E-Learnings: Make or Buy? Wann selbst erstellen besser ist als kaufen

Laura Evers
Mi, 11.11.2020

Viele Unternehmen stehen vor der Entscheidung: E-Learning-Inhalte kaufen oder selbst erstellen? – “Make or Buy”? Im Artikel erfährst du alle Vor- und Nachteile, die dir die Entscheidung erleichtern.

Nachdem in Unternehmen die Entscheidung für Weiterbildung mit E-Learning gefallen ist, stehen Personalentwickler vor der zweiten großen Entscheidung: Sollen die E-Learning-Inhalte selbst produziert werden? Oder sollten Inhalte von Externen eingekauft werden?

“Make or buy” ist auf den ersten Blick eine reine Frage der Ressourcen: Selbst Inhalte für E-Learning im Unternehmen zu produzieren, kostet wertvolle Arbeitszeit. Viele Unternehmen entscheiden sich hier für den scheinbar einfachen Weg: E-Learning- Inhalte einzukaufen geht schließlich schneller. Das ist aber nicht immer eine gute Entscheidung.

Warum Kontext für “Make or buy” wichtig ist

Neben Zeit und Budget spielt noch ein weiterer Faktor mit: Der Kontext.

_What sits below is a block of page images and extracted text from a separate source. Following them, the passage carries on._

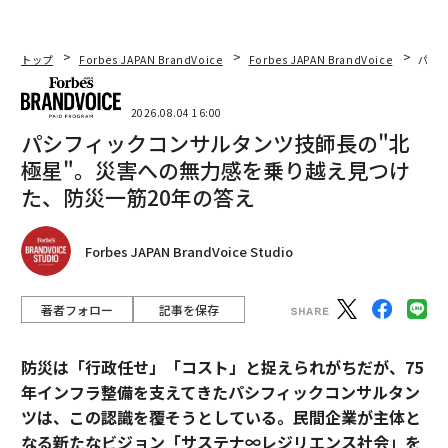
トップ
Forbes JAPAN BrandVoice
Forbes JAPAN BrandVoice
パシ
2026.08.04 16:00
パシフィックコンサルタンツ技師長の"北
極星"。災害への無力感を乗り越え見つけ
た、防災一筋20年の答え
Forbes JAPAN BrandVoice Studio
著者フォロー
記事を保存
防災は「行政任せ」「コスト」と捉えられがちだが、75
年インフラ整備を支えてきたパシフィックコンサルタン
ツは、この認識を覆そうとしている。民間企業が主体と
なる新たなビジョン「サステナ∞レジリエンス社会」を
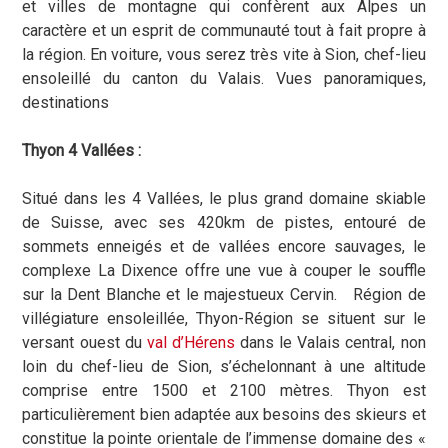
et villes de montagne qui confèrent aux Alpes un
caractère et un esprit de communauté tout à fait propre à
la région. En voiture, vous serez très vite à Sion, chef-lieu
ensoleillé du canton du Valais. Vues panoramiques,
destinations
Thyon 4 Vallées :
Situé dans les 4 Vallées, le plus grand domaine skiable
de Suisse, avec ses 420km de pistes, entouré de
sommets enneigés et de vallées encore sauvages, le
complexe La Dixence offre une vue à couper le souffle
sur la Dent Blanche et le majestueux Cervin. Région de
villégiature ensoleillée, Thyon-Région se situent sur le
versant ouest du
val d’Hérens
dans le Valais central, non
loin du chef-lieu de Sion, s’échelonnant à une altitude
comprise entre 1500 et 2100 mètres. Thyon est
particulièrement bien adaptée aux besoins des skieurs et
constitue la pointe orientale de l’immense domaine des «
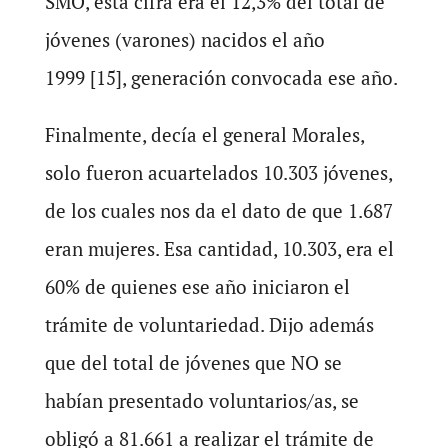
SMO, esta cifra era el 12,3% del total de
jóvenes (varones) nacidos el año
1999 [15], generación convocada ese año.
Finalmente, decía el general Morales,
solo fueron acuartelados 10.303 jóvenes,
de los cuales nos da el dato de que 1.687
eran mujeres. Esa cantidad, 10.303, era el
60% de quienes ese año iniciaron el
trámite de voluntariedad. Dijo además
que del total de jóvenes que NO se
habían presentado voluntarios/as, se
obligó a 81.661 a realizar el trámite de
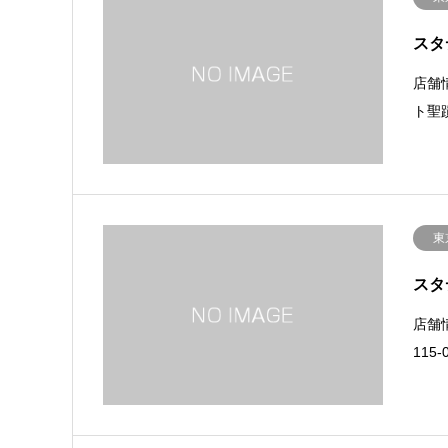
スタ
店舗
ト聖蹟
東
スタ
店舗
115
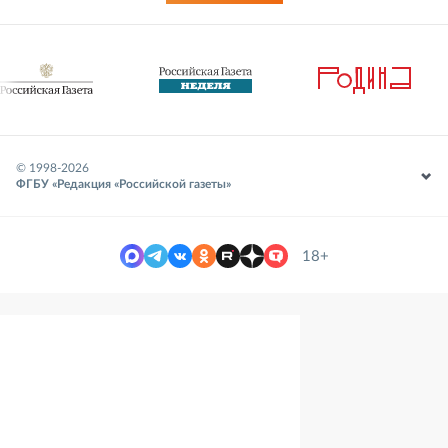
© 1998-
2026
ФГБУ «Редакция «Российской газеты»
18+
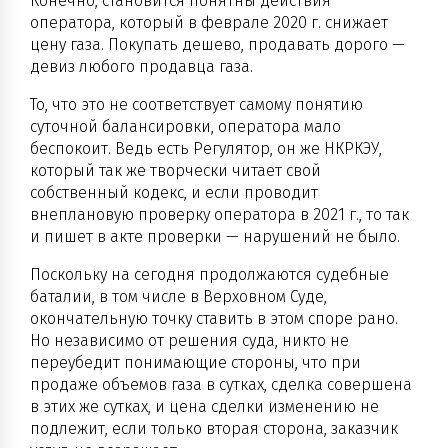
Конечно, становится понятны действия
оператора, который в феврале 2020 г. снижает
цену газа. Покупать дешево, продавать дорого —
девиз любого продавца газа.
То, что это не соответствует самому понятию
суточной балансировки, оператора мало
беспокоит. Ведь есть Регулятор, он же НКРКЭУ,
который так же творчески читает свой
собственный кодекс, и если проводит
внеплановую проверку оператора в 2021 г., то так
и пишет в акте проверки — нарушений не было.
Поскольку на сегодня продолжаются судебные
баталии, в том числе в Верховном Суде,
окончательную точку ставить в этом споре рано.
Но независимо от решения суда, никто не
переубедит понимающие стороны, что при
продаже объемов газа в сутках, сделка совершена
в этих же сутках, и цена сделки изменению не
подлежит, если только вторая сторона, заказчик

Damit E-Learning in Unternehmen erfolgreich ist, müssen einige Aspekte abgestimmt sein:

  • Das Thema muss für die lernenden Mitarbeiter relevant sein.
  • Die Inhalte müssen zum Lernstand und Lernverhalten der Mitarbeiter passen.
  • Die Lernziele im E-Learning-Kurs müssen das Lernziel im Unternehmen decken.

Diese Punkte treffen nicht nur auf gekaufte E-Learning-Inhalte zu. Genauso wichtig ist der Kontext auch bei selbstentwickelten E-Learnings im Unternehmen. In beiden Fällen gilt: Gehen die Inhalte am Arbeitsalltag, Wissen oder Ziel der Lerner vorbei, ist der Lernerfolg nicht garantiert. Daher solltest du den Faktor “Kontext” bei der Entscheidung nicht unterschätzen.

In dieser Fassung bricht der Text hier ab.